__Task to complete__
The reply should repeat all of the data word for word, with no pictures.

__Records shown__

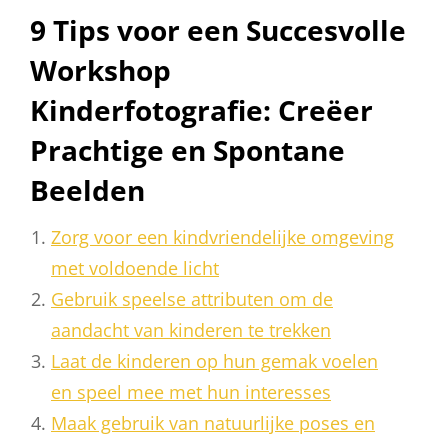
9 Tips voor een Succesvolle
Workshop
Kinderfotografie: Creëer
Prachtige en Spontane
Beelden
Zorg voor een kindvriendelijke omgeving
met voldoende licht
Gebruik speelse attributen om de
aandacht van kinderen te trekken
Laat de kinderen op hun gemak voelen
en speel mee met hun interesses
Maak gebruik van natuurlijke poses en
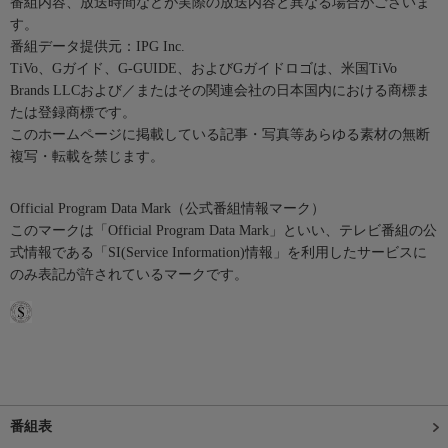
番組内容、放送時間などが実際の放送内容と異なる場合がございま
す。
番組データ提供元：IPG Inc.
TiVo、Gガイド、G-GUIDE、およびGガイドロゴは、米国TiVo
Brands LLCおよび／またはその関連会社の日本国内における商標ま
たは登録商標です。
このホームページに掲載している記事・写真等あらゆる素材の無断
複写・転載を禁じます。
Official Program Data Mark（公式番組情報マーク）
このマークは「Official Program Data Mark」といい、テレビ番組の公
式情報である「SI(Service Information)情報」を利用したサービスに
のみ表記が許されているマークです。
番組表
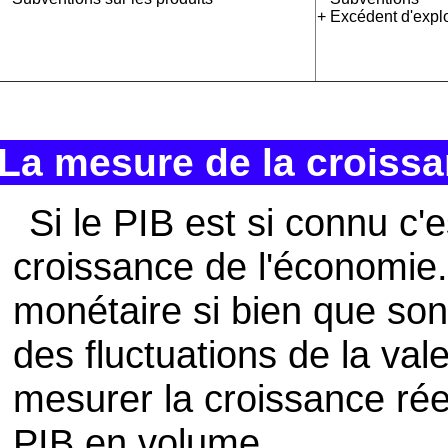
+ Excédent d'explo
La mesure de la croiss
Si le PIB est si connu c'
croissance de l'économie.
monétaire si bien que so
des fluctuations de la va
mesurer la croissance réel
PIB en volume.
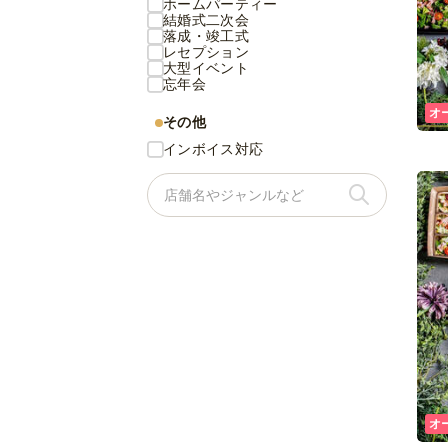
ホームパーティー
結婚式二次会
落成・竣工式
レセプション
大型イベント
忘年会
オ
その他
インボイス対応
オ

__Response box__
9 Tips voor een Succesvolle
Workshop
Kinderfotografie: Creëer
Prachtige en Spontane
Beelden
Zorg voor een kindvriendelijke omgeving
met voldoende licht
Gebruik speelse attributen om de
aandacht van kinderen te trekken
Laat de kinderen op hun gemak voelen
en speel mee met hun interesses
Maak gebruik van natuurlijke poses en
番組内容、放送時間などが実際の放送内容と異なる場合がございま
す。
番組データ提供元：IPG Inc.
TiVo、Gガイド、G-GUIDE、およびGガイドロゴは、米国TiVo
Brands LLCおよび／またはその関連会社の日本国内における商標ま
たは登録商標です。
このホームページに掲載している記事・写真等あらゆる素材の無断
複写・転載を禁じます。
Official Program Data Mark（公式番組情報マーク）
このマークは「Official Program Data Mark」といい、テレビ番組の公
式情報である「SI(Service Information)情報」を利用したサービスに
のみ表記が許されているマークです。
番組表
+ Excédent d'explo
La mesure de la croiss
Si le PIB est si connu c'
croissance de l'économie.
monétaire si bien que so
des fluctuations de la va
mesurer la croissance réel
PIB en volume.
ホームパーティー
結婚式二次会
落成・竣工式
レセプション
大型イベント
忘年会
オ
その他
インボイス対応
オ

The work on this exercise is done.